Тайна "Дождей в океане" так и осталась нераскрытой

       Начался очередной сезон петербургского Дома кино. В день открытия профессионального клуба кинематографистов состоялась премьера "Дождей в океане" — последнего фильма Виктора Аристова, законченного после его смерти Юрием Маминым.
       
       В словаре эстетических понятий нет слова "странный". И все же Виктор Аристов был именно странным режиссером. Во всех снятых им картинах легко найти проколы драматургии или сбои вкуса. Но при этом совершенно невозможно определить, откуда берется энергия авторского стиля, некое рассеянное биополе, зачастую темное, но всегда притягательное. У фильмов Аристова была одна общая черта — они застревали в памяти и не растворялись до конца на уровне художественного впечатления. Они продолжали оставаться где-то в подкорке, словно недосмотренные сны.
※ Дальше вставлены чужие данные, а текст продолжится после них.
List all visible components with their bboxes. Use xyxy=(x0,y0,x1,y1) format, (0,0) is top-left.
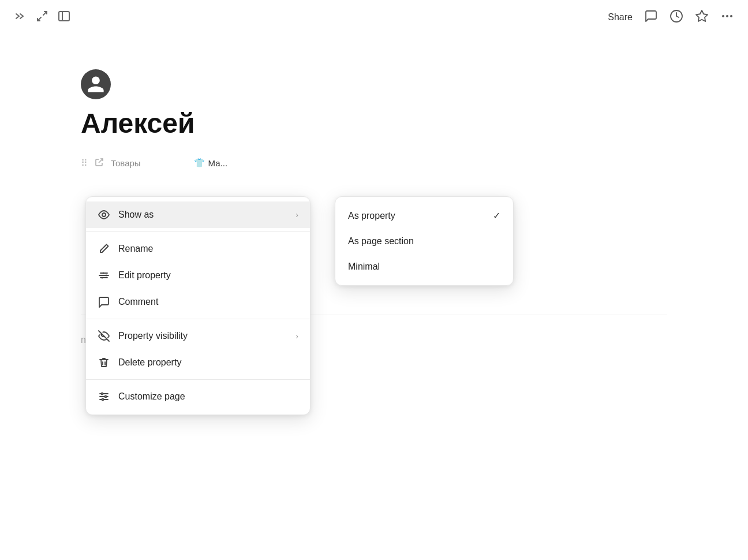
toolbar-right: Share xyxy=(608,9,734,26)
svg-point-14 xyxy=(103,272,104,274)
delete-property-label: Delete property xyxy=(118,357,298,368)
customize-page-label: Customize page xyxy=(118,391,298,402)
property-value: Ма... xyxy=(208,158,228,168)
menu-item-property-visibility[interactable]: Property visibility › xyxy=(86,323,310,349)
svg-point-25 xyxy=(102,399,104,401)
forward-icon[interactable] xyxy=(14,10,27,25)
menu-item-show-as[interactable]: Show as › xyxy=(86,201,310,228)
property-visibility-label: Property visibility xyxy=(118,331,287,341)
as-property-check: ✓ xyxy=(493,210,500,221)
property-label: Товары xyxy=(111,158,141,168)
link-icon xyxy=(95,158,104,169)
as-property-label: As property xyxy=(348,211,395,221)
show-as-chevron: › xyxy=(296,210,298,219)
minimal-label: Minimal xyxy=(348,262,380,272)
submenu-item-as-property[interactable]: As property ✓ xyxy=(335,203,513,229)
svg-point-23 xyxy=(102,393,103,395)
show-as-label: Show as xyxy=(118,210,287,220)
comment-icon[interactable] xyxy=(644,9,658,26)
eye-icon xyxy=(98,208,110,221)
sidebar-icon[interactable] xyxy=(58,10,70,25)
property-value-area: 👕 Ма... xyxy=(194,158,228,168)
svg-point-8 xyxy=(730,15,732,17)
visibility-icon xyxy=(98,330,110,342)
svg-line-9 xyxy=(99,159,103,163)
svg-marker-5 xyxy=(696,10,708,21)
edit-property-label: Edit property xyxy=(118,270,298,281)
submenu-item-as-page-section[interactable]: As page section xyxy=(335,229,513,254)
history-icon[interactable] xyxy=(670,9,683,26)
delete-icon xyxy=(98,356,110,369)
svg-point-24 xyxy=(105,396,107,398)
svg-rect-2 xyxy=(59,12,69,21)
property-visibility-chevron: › xyxy=(296,331,298,341)
comment-label: Comment xyxy=(118,297,298,307)
menu-item-comment[interactable]: Comment xyxy=(86,289,310,315)
menu-item-customize-page[interactable]: Customize page xyxy=(86,383,310,410)
drag-handle-icon[interactable]: ⠿ xyxy=(81,158,88,169)
submenu-show-as: As property ✓ As page section Minimal xyxy=(335,196,514,286)
svg-point-15 xyxy=(106,275,107,277)
share-button[interactable]: Share xyxy=(608,12,633,23)
star-icon[interactable] xyxy=(695,9,709,26)
divider-1 xyxy=(86,232,310,232)
property-row: ⠿ Товары 👕 Ма... xyxy=(81,158,667,169)
divider-2 xyxy=(86,319,310,319)
svg-point-10 xyxy=(102,213,106,216)
menu-item-delete-property[interactable]: Delete property xyxy=(86,349,310,376)
svg-point-7 xyxy=(726,15,728,17)
edit-property-icon xyxy=(98,269,110,282)
menu-item-edit-property[interactable]: Edit property xyxy=(86,262,310,289)
comment-menu-icon xyxy=(98,296,110,308)
rename-label: Rename xyxy=(118,244,298,254)
divider-3 xyxy=(86,379,310,380)
toolbar: Share xyxy=(0,0,748,35)
as-page-section-label: As page section xyxy=(348,236,414,247)
arrows-icon[interactable] xyxy=(36,10,48,25)
svg-point-16 xyxy=(102,277,103,279)
customize-icon xyxy=(98,390,110,403)
svg-point-6 xyxy=(722,15,724,17)
rename-icon xyxy=(98,242,110,255)
toolbar-left xyxy=(14,10,70,25)
page-title[interactable]: Алексей xyxy=(81,109,667,139)
avatar xyxy=(81,69,111,99)
context-menu: Show as › Rename Edit property xyxy=(85,196,311,415)
submenu-item-minimal[interactable]: Minimal xyxy=(335,254,513,279)
more-icon[interactable] xyxy=(720,9,734,26)
menu-item-rename[interactable]: Rename xyxy=(86,236,310,262)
       Ранние работы режиссера — "Свояки" и телефильм "Тростинка на ветру" — никто особенно не заметил. А известность — хотя и с оттенком кулуарности — ему принес снятый в 1985 году "Порох". Исторический эпизод транспортировки боеприпасов из Кронштадта в осажденный немцами Ленинград, рассказанный жестко, по тогдашним вялым временам даже шокирующе, тут же попал в кильватер постгермановской традиции, благо в свое время Аристов отработал ассистентом на "Двадцати днях без войны". Формально все сходилось: подчеркнутый антигероизм, бытовизация мотивов, вочеловечивание коллективной коллизии. По существу же было совсем наоборот, потому что за скрупулезно выписанным потоком жизни у Германа всегда стояла Большая История, а для Аристова непридуманный военный сюжет был в первую очередь поводом высказаться на тему аффектированных свойств человеческой природы. Пройдя в оба конца по дороге смерти, сыгранный Юрием Беляевым партработник словно переживал обряд персональной инициации. Через физический страх отыскивал в себе нечто непознанное, скрытое.
       За "Порохом" последовали "Трудно первые сто лет", где сквозь кичево-сюрреальные образы и навязчивые дежа-вю отчетливо просматривалась тема телесного созревания, опыта плоти. Потом появился увенчанный берлинским "медведем" "Сатана" — на мой взгляд, одна из самых мрачных и загадочных картин последнего времени. Фильм уникальный еще и потому, что в противовес классической национальной (и не только экранной) традиции показывал физиологию зла, его опору на людские инстинкты.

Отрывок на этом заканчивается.